NIGMS RO1, PI: Tao Lu, Ph.D. Title: Gene-specific responses to NF-κB through lysine and arginine methylation of p65 Abstract: Activation of the multi-functional transcription factor nuclear factor κB (NF-κB), a central coordinator of immune responses, is tightly regulated in order to achieve its normal transient activation in response to stress. In many pathologies, NF-κB is activated abnormally, contributing to the development of a variety of disorders, including lung disease, chronic inflammatory diseases, cardiovascular disease, diabetes, and cancer. Thus, drugs that block NF-κB activation could be effective in treating these diseases. Understanding the molecular mechanism of NF-κB activation is the first step toward our long-term goal of identifying novel therapeutics. This proposal focuses on methylation as a novel mechanism ensuring precise control of NF-κB activity at its target genes. Recently, we discovered that lysine residues 218/221 (K218/221) and arginine residue 30 (R30) of the p65 subunit of NF-κB are methylated by histone-modifying enzymes. Our central hypothesis is that p65 R30 and K218/221 methylation differentially regulates NF-κB-dependent gene expression by affecting promoter binding, recruitment of transcriptional modifiers, and the physical properties of the NF-κB:DNA interaction. To test this central hypothesis, we will pursue two specific aims: Aim 1: Dissect the distinct impacts of p65 R30 and K218/221 methylation on the critical molecular events that lead to differential gene regulation. Aim 2: Determine the structural consequences of p65 R30 methylation, and discover the mechanisms of NF-κB-DNA sequence- specific effects on target gene promoters. Significance: The important findings from this study will identify the molecular mechanisms underlying p65 methylation-dependent gene-specific regulation, thus revealing how the extreme plasticity of biological responses is regulated by NF-κB, and offering deep insights into the development of NF-κB-associated diseases as well as innovative strategies for their therapeutic intervention.
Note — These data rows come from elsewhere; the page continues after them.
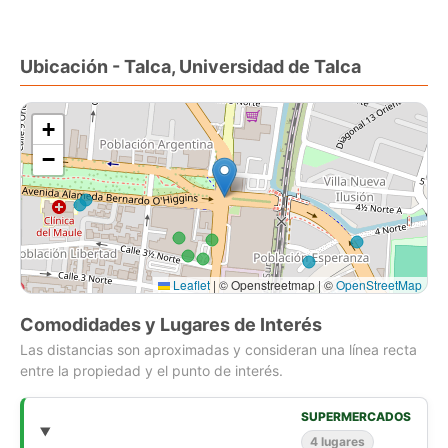
- 1 Estacionamiento
Gasto común $60.000
Ubicación - Talca, Universidad de Talca
+
−
Leaflet
|
© Openstreetmap | ©
OpenStreetMap
Comodidades y Lugares de Interés
Las distancias son aproximadas y consideran una línea recta
entre la propiedad y el punto de interés.
SUPERMERCADOS
4 lugares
NIGMS RO 1，PI：Tao Lu，博士 标题：通过p65的赖氨酸和精氨酸甲基化对NF-κB的基因特异性反应 摘要： 多功能转录因子核因子κB（NF-κB）的激活，是免疫调节的中心协调者， 反应，是严格调节，以实现其正常的瞬态激活响应压力。在许多 在病理学中，NF-κB被异常激活，导致多种疾病的发展，包括 肺病、慢性炎症性疾病、心血管疾病、糖尿病和癌症。因此， 阻断NF-κB活化可能是治疗这些疾病的有效方法。了解分子机制 NF-κB激活的研究是我们实现长期目标的第一步，即确定新的治疗方法。这项建议 关注甲基化作为一种新的机制，确保精确控制NF-κB在其靶基因的活性。 最近，我们发现p65的赖氨酸残基218/221（K218/221）和精氨酸残基30（R30） NF-κB亚基被组蛋白修饰酶甲基化。我们的中心假设是p65 R30和 K218/221甲基化通过影响启动子结合差异调节NF-κ B依赖性基因表达， 转录调节因子的募集以及NF-κB：DNA相互作用的物理性质。为了验证这一 中心假设，我们将追求两个具体目标：目标1：剖析p65 R30和K218/221的不同影响 甲基化对导致差异基因调控的关键分子事件的影响。目标2：确定 p65 R30甲基化的结构后果，并发现NF-κB-DNA序列的机制- 对靶基因启动子的特异性作用。意义：这项研究的重要发现将确定 p65甲基化依赖的基因特异性调控的分子机制，从而揭示了 NF-κB调控着生物反应的高度可塑性，这为深入了解NF-κB的发展提供了新的视角。 NF-κ B相关疾病及其治疗干预的创新策略。